Shavit describes the feeling of the sector that was on the outs of elite society until Menachem Begin became prime minister in 1977. This, he says, “allowed entry, but two clubs remained closed to them: the media and the legal system. And these two clubs have joined forces to eliminate the person [Netanyahu] who represents them.”
Ramon goes on to explain that, unlike in 2009 and 2013, Netanyahu didn’t include the Labor Party in the coalition he built in 2015. This was when “many on the left started to sense that Bibi was a danger to Israeli democracy,” he says.

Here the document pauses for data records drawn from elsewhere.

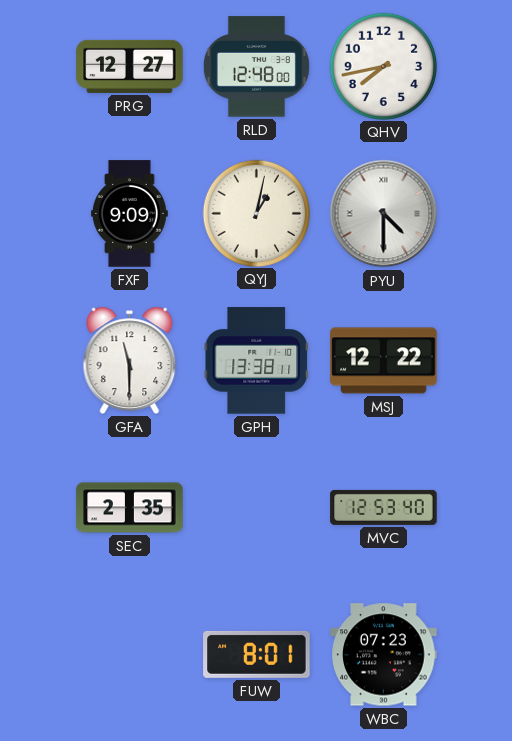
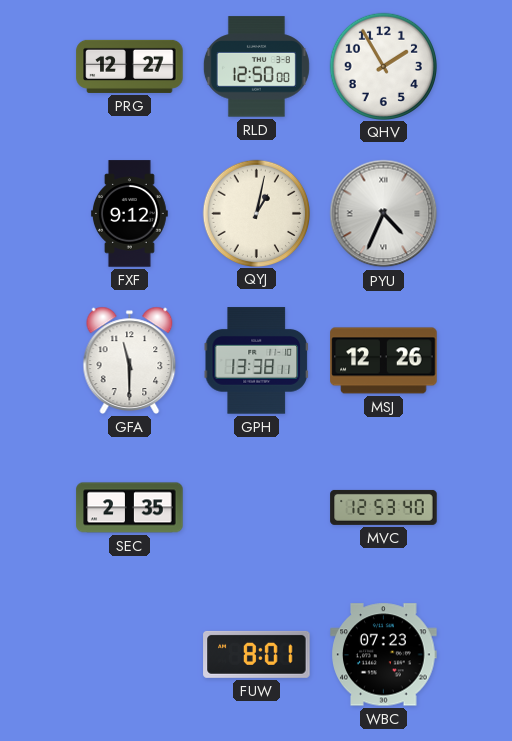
RLD: 12:48 -> 12:50
QHV: 7:43 -> 1:55
FXF: 9:09 -> 9:12
PYU: 4:30 -> 4:34
MSJ: 12:22 -> 12:26
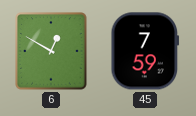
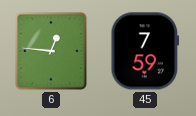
6: 12:50 -> 12:46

Here, a clip from that period shows a Labor Party activist warning a political gathering that “if we want to defeat Bibi, it will be hard to do so through elections. We don’t have Russians; we don’t have flag-bearers [nationalists]; we don’t have Mizrahi Jews; we don’t have the periphery. We’re in demographic trouble. We want to defeat him? Let’s defeat him through corruption [charges].”
THE DOCUMENTARY presents and asks participants to express their opinions on seven key facts that “were not and cannot be in dispute”: 1. There has never been a prime minister, in any country, tried for bribery for interfering in media coverage. 2. The investigations into Netanyahu were launched without the required signed and reasoned approval of the attorney general. 3. The indictment was filed while Netanyahu was in the United States – get this – signing the Abraham Accords. 4. The Israel Police and State Attorney’s Office employed extreme and illegal interrogation techniques to extract witness testimony. 5. The police and prosecution violated the law by trying to persuade witnesses to switch lawyers, to make it easier to turn them against Netanyahu. 6. The police and prosecution used spyware to extract information, also in violation of the law. 7. The prosecution failed to transfer many important documents to Netanyahu’s defense team.
In addition, as the film reveals, “they were in such a hurry to file the indictment that they forgot one of the basic elements of any indictment, a witness list,” which the State Attorney’s Office subsequently prepared. At the court’s request, it also wrote an addendum to the indictment specifying 315 instances of favorable coverage, later referred to as “reduced hostility.”
This would be hilarious if it weren’t so horrifying. Luckily, however, the farce spurred some dedicated skeptics to establish “The 315 Project-Citizens for Truth,” to check out each example of the ostensibly mutual Walla-Netanyahu arrangement.